The problem: Everything in the records below except the pictures must be written out exactly.

Available records:

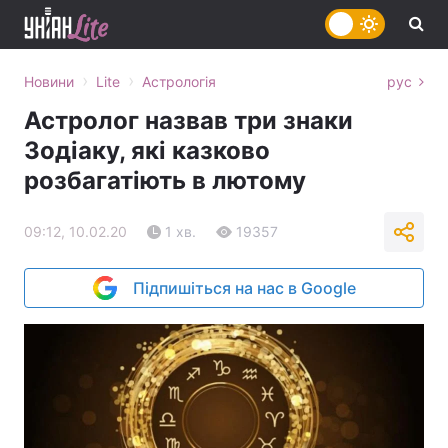
›
›
Новини
Lite
Астрологія
рус
Астролог назвав три знаки
Зодіаку, які казково
розбагатіють в лютому
09:12, 10.02.20
1 хв.
19357
Підпишіться на нас в Google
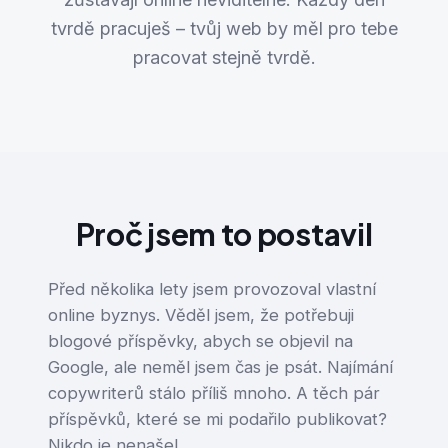
tvrdě pracuješ – tvůj web by měl pro tebe
pracovat stejně tvrdě.
Proč jsem to postavil
Před několika lety jsem provozoval vlastní
online byznys. Věděl jsem, že potřebuji
blogové příspěvky, abych se objevil na
Google, ale neměl jsem čas je psát. Najímání
copywriterů stálo příliš mnoho. A těch pár
příspěvků, které se mi podařilo publikovat?
Nikdo je nenašel.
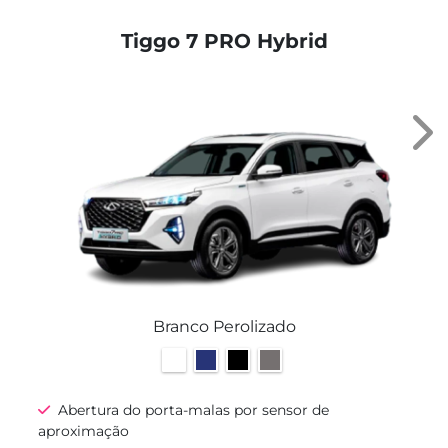
Tiggo 7 PRO Hybrid
Nex
Branco Perolizado
Abertura do porta-malas por sensor de
aproximação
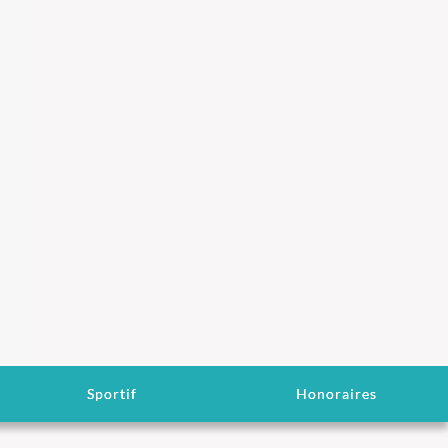
Sportif
Honoraires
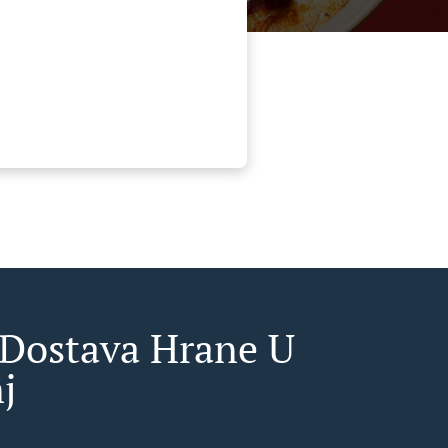
 Dostava Hrane U
j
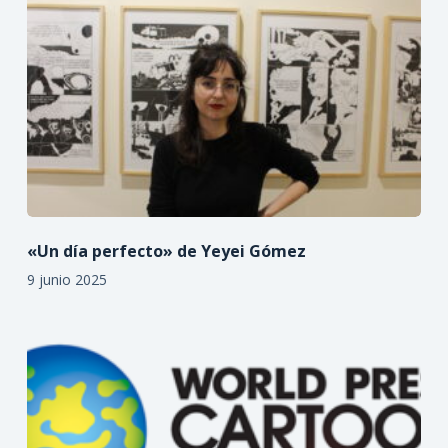
«Un día perfecto» de Yeyei Gómez
9 junio 2025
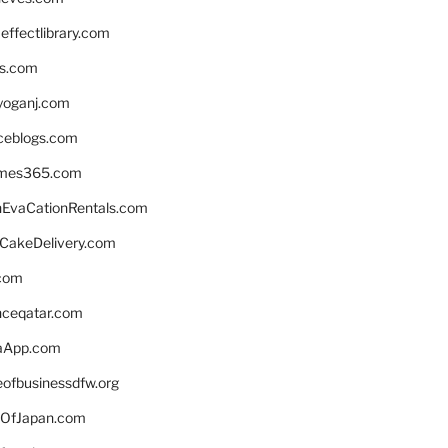
ffectlibrary.com
ns.com
yoganj.com
rceblogs.com
ames365.com
EvaCationRentals.com
rCakeDelivery.com
.com
enceqatar.com
aApp.com
eofbusinessdfw.org
OfJapan.com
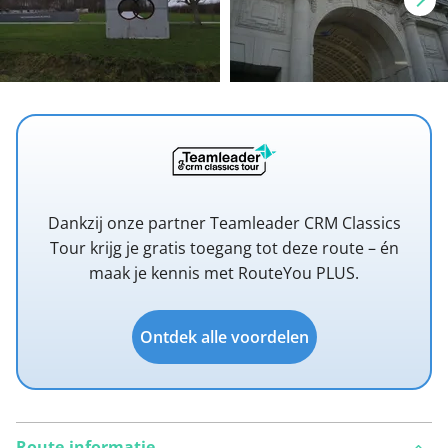
Dankzij onze partner Teamleader CRM Classics
Tour krijg je gratis toegang tot deze route – én
maak je kennis met RouteYou PLUS.
Ontdek alle voordelen
Route-informatie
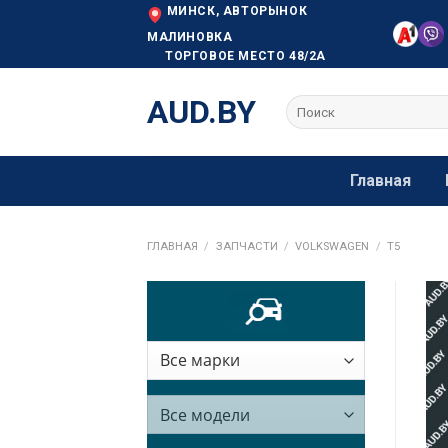
Skip
МИНСК, АВТОРЫНОК
to
МАЛИНОВКА
ТОРГОВОЕ МЕСТО 48/2А
content
AUD.BY
Искать:
Главная
ГЛАВНАЯ
/
ЗАПЧАСТИ
/
VOLKSWAGEN
/
T5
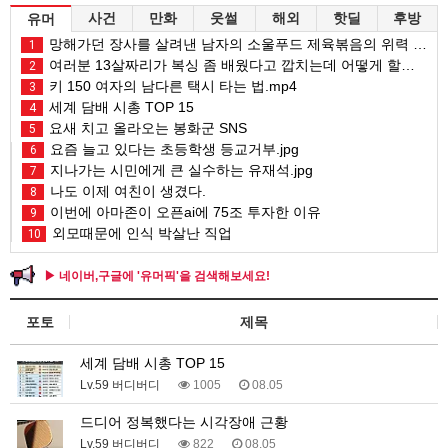
사건
만화
웃썰
해외
핫딜
후방
유머
망해가던 장사를 살려낸 남자의 소울푸드 제육볶음의 위력 ㅋㅋ
1
여러분 13살짜리가 복싱 좀 배웠다고 깝치는데 어떻게 할까요?
2
키 150 여자의 남다른 택시 타는 법.mp4
3
세계 담배 시총 TOP 15
4
요새 치고 올라오는 봉화군 SNS
5
요즘 늘고 있다는 초등학생 등교거부.jpg
6
지나가는 시민에게 큰 실수하는 유재석.jpg
7
나도 이제 여친이 생겼다.
8
이번에 아마존이 오픈ai에 75조 투자한 이유
9
외모때문에 인식 박살난 직업
10
▶ 네이버,구글에 '유머픽'을 검색해보세요!
포토
제목
세계 담배 시총 TOP 15
Lv.59 버디버디
1005
08.05
드디어 정복했다는 시각장애 근황
Lv.59 버디버디
822
08.05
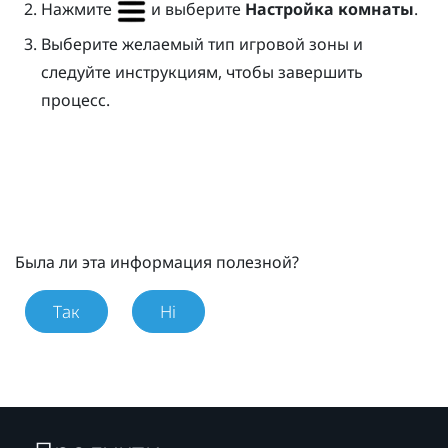
Нажмите
и выберите
Настройка комнаты
.
Выберите желаемый тип игровой зоны и
следуйте инструкциям, чтобы завершить
процесс.
Была ли эта информация полезной?
Так
Ні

Response to the task:
›
›
Новини
Lite
Астрологія
рус
Астролог назвав три знаки
Зодіаку, які казково
розбагатіють в лютому
09:12, 10.02.20
1 хв.
19357
Підпишіться на нас в Google
tvrdě pracuješ – tvůj web by měl pro tebe
pracovat stejně tvrdě.
Proč jsem to postavil
Před několika lety jsem provozoval vlastní
online byznys. Věděl jsem, že potřebuji
blogové příspěvky, abych se objevil na
Google, ale neměl jsem čas je psát. Najímání
copywriterů stálo příliš mnoho. A těch pár
příspěvků, které se mi podařilo publikovat?
Nikdo je nenašel.
Tiggo 7 PRO Hybrid
Nex
Branco Perolizado
Abertura do porta-malas por sensor de
aproximação
Sportif
Honoraires
 Dostava Hrane U
j
«Un día perfecto» de Yeyei Gómez
9 junio 2025
ffectlibrary.com
ns.com
yoganj.com
rceblogs.com
ames365.com
EvaCationRentals.com
rCakeDelivery.com
.com
enceqatar.com
aApp.com
eofbusinessdfw.org
OfJapan.com
Dankzij onze partner Teamleader CRM Classics
Tour krijg je gratis toegang tot deze route – én
maak je kennis met RouteYou PLUS.
Ontdek alle voordelen
Route-informatie
Skip
МИНСК, АВТОРЫНОК
to
МАЛИНОВКА
ТОРГОВОЕ МЕСТО 48/2А
content
AUD.BY
Искать:
Главная
ГЛАВНАЯ
/
ЗАПЧАСТИ
/
VOLKSWAGEN
/
T5
사건
만화
웃썰
해외
핫딜
후방
유머
망해가던 장사를 살려낸 남자의 소울푸드 제육볶음의 위력 ㅋㅋ
1
여러분 13살짜리가 복싱 좀 배웠다고 깝치는데 어떻게 할까요?
2
키 150 여자의 남다른 택시 타는 법.mp4
3
세계 담배 시총 TOP 15
4
요새 치고 올라오는 봉화군 SNS
5
요즘 늘고 있다는 초등학생 등교거부.jpg
6
지나가는 시민에게 큰 실수하는 유재석.jpg
7
나도 이제 여친이 생겼다.
8
이번에 아마존이 오픈ai에 75조 투자한 이유
9
외모때문에 인식 박살난 직업
10
▶ 네이버,구글에 '유머픽'을 검색해보세요!
포토
제목
세계 담배 시총 TOP 15
Lv.59 버디버디
1005
08.05
드디어 정복했다는 시각장애 근황
Lv.59 버디버디
822
08.05
Нажмите
и выберите
Настройка комнаты
.
Выберите желаемый тип игровой зоны и
следуйте инструкциям, чтобы завершить
процесс.
Была ли эта информация полезной?
Так
Ні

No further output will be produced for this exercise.